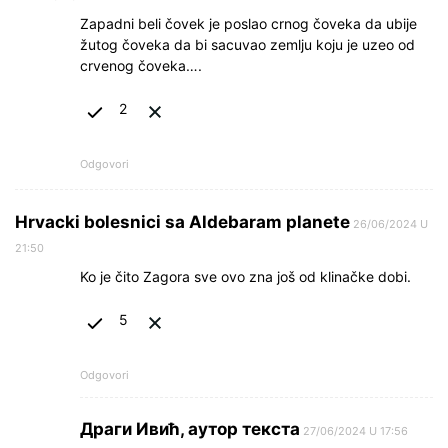
Zapadni beli čovek je poslao crnog čoveka da ubije
žutog čoveka da bi sacuvao zemlju koju je uzeo od
crvenog čoveka….
2
Odgovori
Hrvacki bolesnici sa Aldebaram planete
26/06/2024 U
21:50
Ko je čito Zagora sve ovo zna još od klinačke dobi.
5
Odgovori
Драги Ивић, аутор текста
27/06/2024 U 17:56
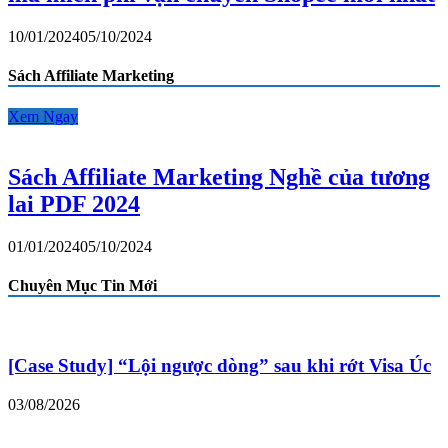
10/01/2024
05/10/2024
Sách Affiliate Marketing
Xem Ngay
Sách Affiliate Marketing Nghề của tương
lai PDF 2024
01/01/2024
05/10/2024
Chuyên Mục Tin Mới
[Case Study] “Lội ngược dòng” sau khi rớt Visa Úc
03/08/2026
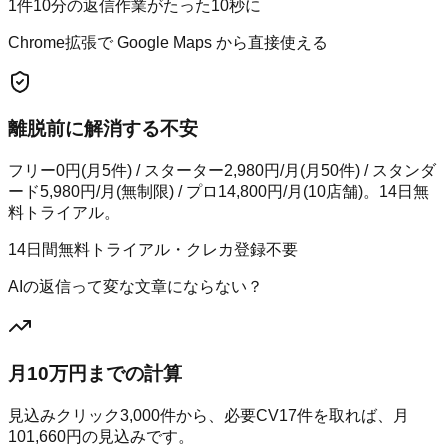
1件10分の返信作業がたった10秒に
Chrome拡張で Google Maps から直接使える
離脱前に解消する不安
フリー0円(月5件) / スターター2,980円/月(月50件) / スタンダ
ード5,980円/月(無制限) / プロ14,800円/月(10店舗)。14日無
料トライアル。
14日間無料トライアル・クレカ登録不要
AIの返信って変な文章にならない？
月10万円までの計算
見込みクリック
3,000
件から、必要CV
17
件を取れば、月
101,660
円の見込みです。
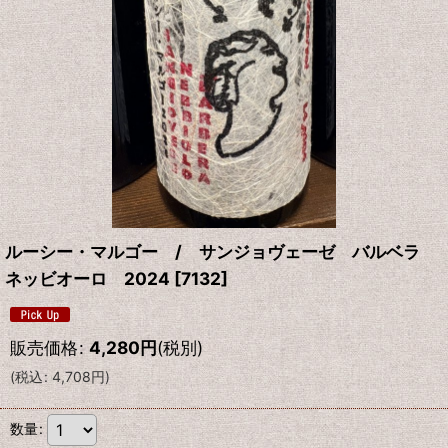
ルーシー・マルゴー / サンジョヴェーゼ バルベラ
ネッビオーロ 2024
[
7132
]
販売価格
:
4,280
円
(税別)
(
税込
:
4,708
円
)
数量
:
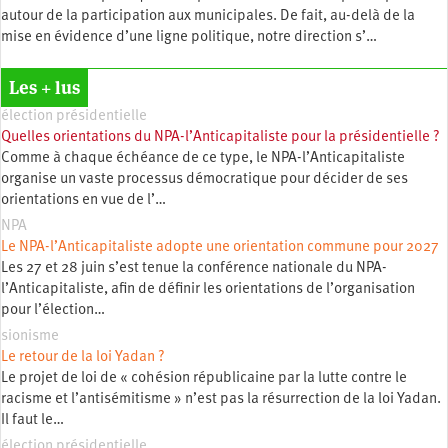
autour de la participation aux municipales. De fait, au-delà de la
mise en évidence d’une ligne politique, notre direction s’…
Les + lus
élection présidentielle
Quelles orientations du NPA-l’Anticapitaliste pour la présidentielle ?
Comme à chaque échéance de ce type, le NPA-l’Anticapitaliste
organise un vaste processus démocratique pour décider de ses
orientations en vue de l’…
NPA
Le NPA-l’Anticapitaliste adopte une orientation commune pour 2027
Les 27 et 28 juin s’est tenue la conférence nationale du NPA-
l’Anticapitaliste, afin de définir les orientations de l’organisation
pour l’élection…
sionisme
Le retour de la loi Yadan ?
Le projet de loi de « cohésion républicaine par la lutte contre le
racisme et l’antisémitisme » n’est pas la résurrection de la loi Yadan.
Il faut le…
élection présidentielle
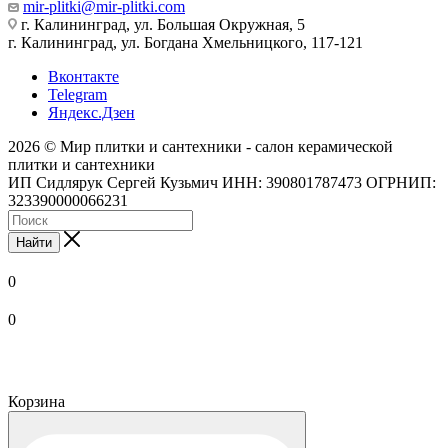
mir-plitki@mir-plitki.com
г. Калининград, ул. Большая Окружная, 5
г. Калининград, ул. Богдана Хмельницкого, 117-121
Вконтакте
Telegram
Яндекс.Дзен
2026 © Мир плитки и сантехники - салон керамической
плитки и сантехники
ИП Сидлярук Сергей Кузьмич ИНН: 390801787473 ОГРНИП:
323390000066231
Найти
0
0
Корзина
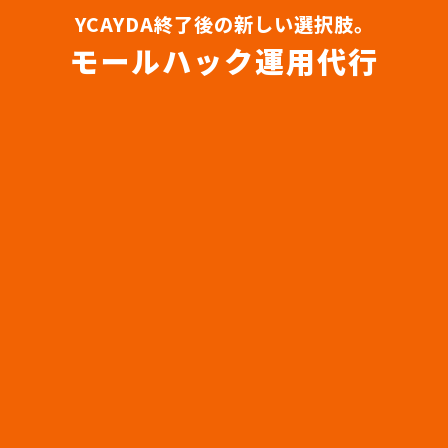
YCAYDA終了後の新しい選択肢。
モールハック運用代行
☆ ☆ ☆ ☆ ☆
### Task requirements
Each line from the one containing "г. Калининград, ул. Богдана" through the final line of the data must be reproduced exactly, both ends included, with no pictures in the copy.

### Task result
г. Калининград, ул. Богдана Хмельницкого, 117-121
Вконтакте
Telegram
Яндекс.Дзен
2026 © Мир плитки и сантехники - салон керамической
плитки и сантехники
ИП Сидлярук Сергей Кузьмич ИНН: 390801787473 ОГРНИП:
323390000066231
Найти
0
0
Корзина
YCAYDA終了後の新しい選択肢。
モールハック運用代行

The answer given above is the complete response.